ABSTRACT
This paper considers the problem of partitioning an individual GPS trajectory data into homogeneous, meaningful segments such as stops and trips. Signal loss and signal noise are highly prevalent in human trajectory data, and it is challenging to deal with uncertainties in segmentation algorithms. We propose a new trajectory segmentation algorithm that detects stop segments in a noise-robust manner from GPS data with time gaps. The algorithm consists of three steps that impute time gaps, split data into base segments and estimate states over a base segment. The state-dependent path interpolation was proposed as a framework for gap imputation to deal with locational and temporal uncertainties associated with signal loss. A spatiotemporal clustering-based trajectory segmentation was proposed to detect spatiotemporal clusters of any shape regardless of density to cut a trajectory into internally similar base segments. Fuzzy inference was employed to deal with borderline cases in determining states over base segments based on input features. The proposed algorithm was applied to detect stop/move episodes from raw GPS trajectories that were collected from 20 urban and 19 suburban participants. Sensitivity analysis was conducted to guide the choice of parameters such as the temporal and spatial definitions of a stop. Experimentation results show that the proposed method correctly identified 92% of stop/move episodes, and correctly estimated 98% of episode duration. This study indicates that a sequence of state-dependent gap imputation, clustering-based data segmentation and fuzzy-set-based state estimation can satisfactorily deal with uncertainty in processing human GPS trajectory data.
Disclosure statement
No potential conflict of interest was reported by the authors.
Notes
1. To detect data points with abrupt location change, a location deviation score is calculated as a ratio of the distance between the current point p and the representative location of p’s temporal neighbor to standard distance of p’s temporal neighbor. The higher the location deviation score, the more the current location is deviated from its temporal neighbor. Data points with a location deviation score >2.4 are marked as outliers based on experimentations.

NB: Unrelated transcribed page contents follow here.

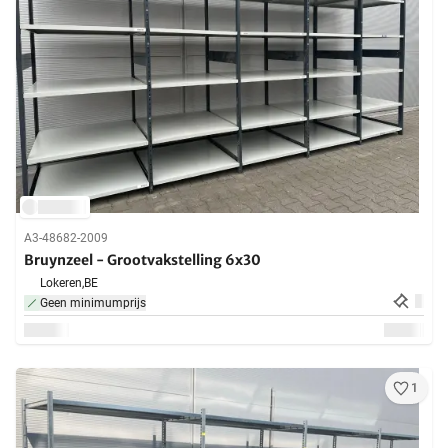
A3-48682-2009
Bruynzeel - Grootvakstelling 6x30
Lokeren,
BE
Geen minimumprijs
1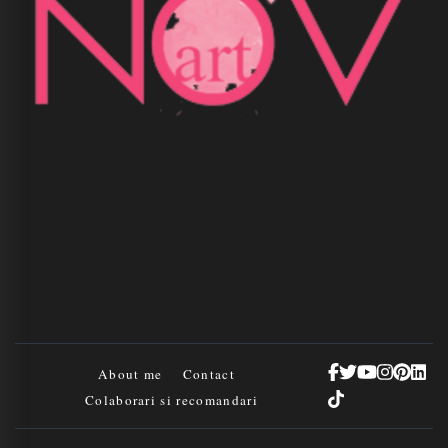
About me
Contact
Colaborari si recomandari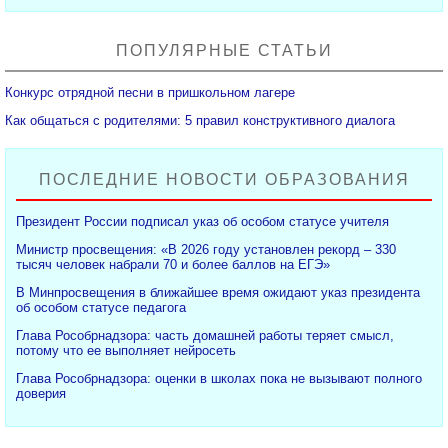
ПОПУЛЯРНЫЕ СТАТЬИ
Конкурс отрядной песни в пришкольном лагере
Как общаться с родителями: 5 правил конструктивного диалога
ПОСЛЕДНИЕ НОВОСТИ ОБРАЗОВАНИЯ
Президент России подписал указ об особом статусе учителя
Министр просвещения: «В 2026 году установлен рекорд – 330
тысяч человек набрали 70 и более баллов на ЕГЭ»
В Минпросвещения в ближайшее время ожидают указ президента
об особом статусе педагога
Глава Рособрнадзора: часть домашней работы теряет смысл,
потому что ее выполняет нейросеть
Глава Рособрнадзора: оценки в школах пока не вызывают полного
доверия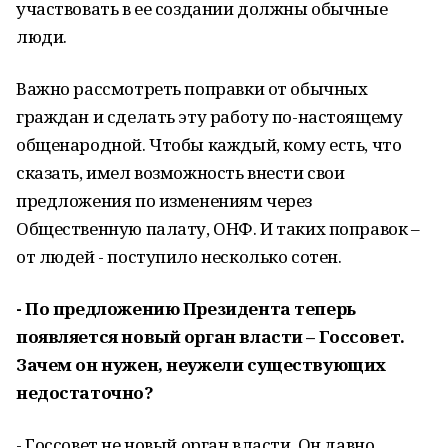
участвовать в ее создании должны обычные
люди.
Важно рассмотреть поправки от обычных
граждан и сделать эту работу по-настоящему
общенародной. Чтобы каждый, кому есть, что
сказать, имел возможность внести свои
предложения по изменениям через
Общественную палату, ОНФ. И таких поправок –
от людей - поступило несколько сотен.
- По предложению Президента теперь
появляется новый орган власти – Госсовет.
Зачем он нужен, неужели существующих
недостаточно?
- Госсовет не новый орган власти. Он давно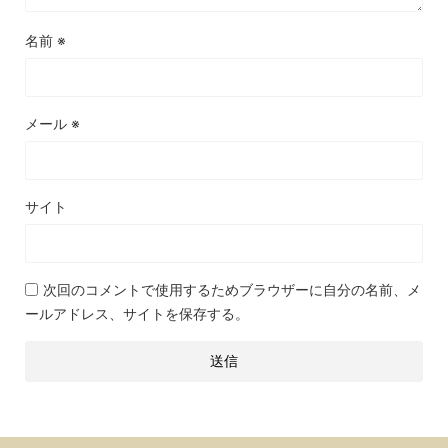
名前
※
メール
※
サイト
次回のコメントで使用するためブラウザーに自分の名前、メ
ールアドレス、サイトを保存する。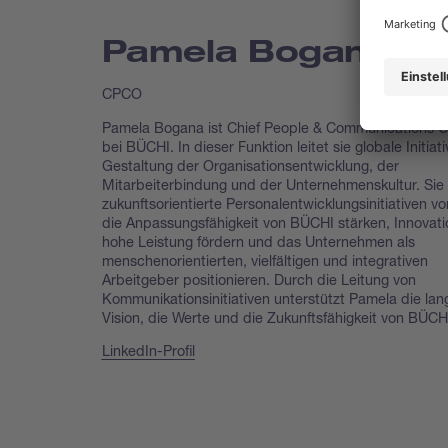
Pamela Bogana
CPCO
Pamela Bogana ist Chief People & Communications Of
bei BÜCHI. In dieser Funktion leitet sie globale Initiat
Gestaltung der Organisationsentwicklung, der
Mitarbeiterbindung und der Unternehmenskultur. Sie 
zukunftsorientierte Personalentwicklungsinitiativen vo
die Anpassungsfähigkeit von BÜCHI stärken, Innovat
hohe Leistung fördern und das Unternehmen als
menschenorientierten, vielfältigen und integrativen
Arbeitgeber positionieren. Durch die Leitung von
Kommunikationsinitiativen unterstützt Pamela die lang
Vision, die Werte und die Zukunftsfähigkeit von BÜCH
LinkedIn-Profil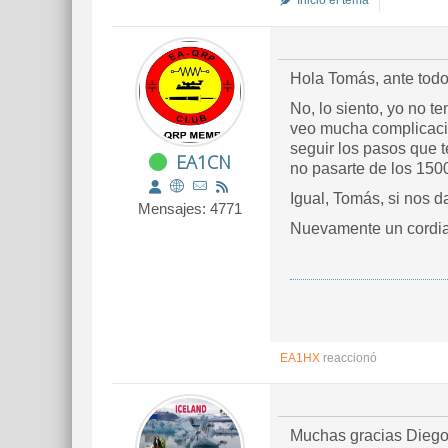
Inició el tema
Hola Tomás, ante todo
No, lo siento, yo no t
veo mucha complicación
seguir los pasos que t
EA1CN
no pasarte de los 150
Igual, Tomás, si nos 
Mensajes: 4771
Nuevamente un cordia
EA1HX
reaccionó
Muchas gracias Diego 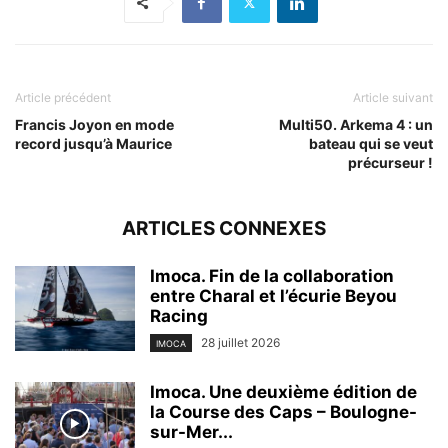
Article précédent
Article suivant
Francis Joyon en mode
Multi50. Arkema 4 : un
record jusqu’à Maurice
bateau qui se veut
précurseur !
ARTICLES CONNEXES
Imoca. Fin de la collaboration
entre Charal et l’écurie Beyou
Racing
28 juillet 2026
IMOCA
Imoca. Une deuxième édition de
la Course des Caps – Boulogne-
sur-Mer...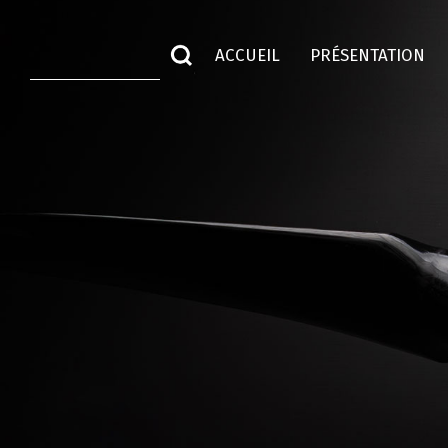
ACCUEIL
PRÉSENTATION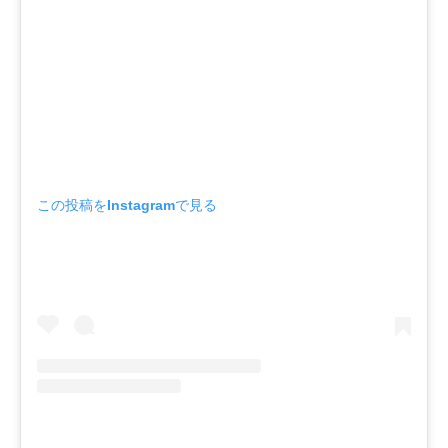
この投稿をInstagramで見る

2. A sigmoid function was used because it would allow for controlling a range of possible values based on central values and level of uncertainty. Parameters for a central value and slope in the sigmoid function were set based on summary statistics of 15% random sample of collected data. Comparison of membership functions () to logistic regression indicates that defined functions perform fairly well (84% vs. 64%). The automated process for optimizing membership function was described in Biljecki et al. (Citation2013, p. 20).
3. To calculate precision and recall, inferred segments within 100 m (SR) and 1 min (MinSegDur) from actual segments are considered to be matched.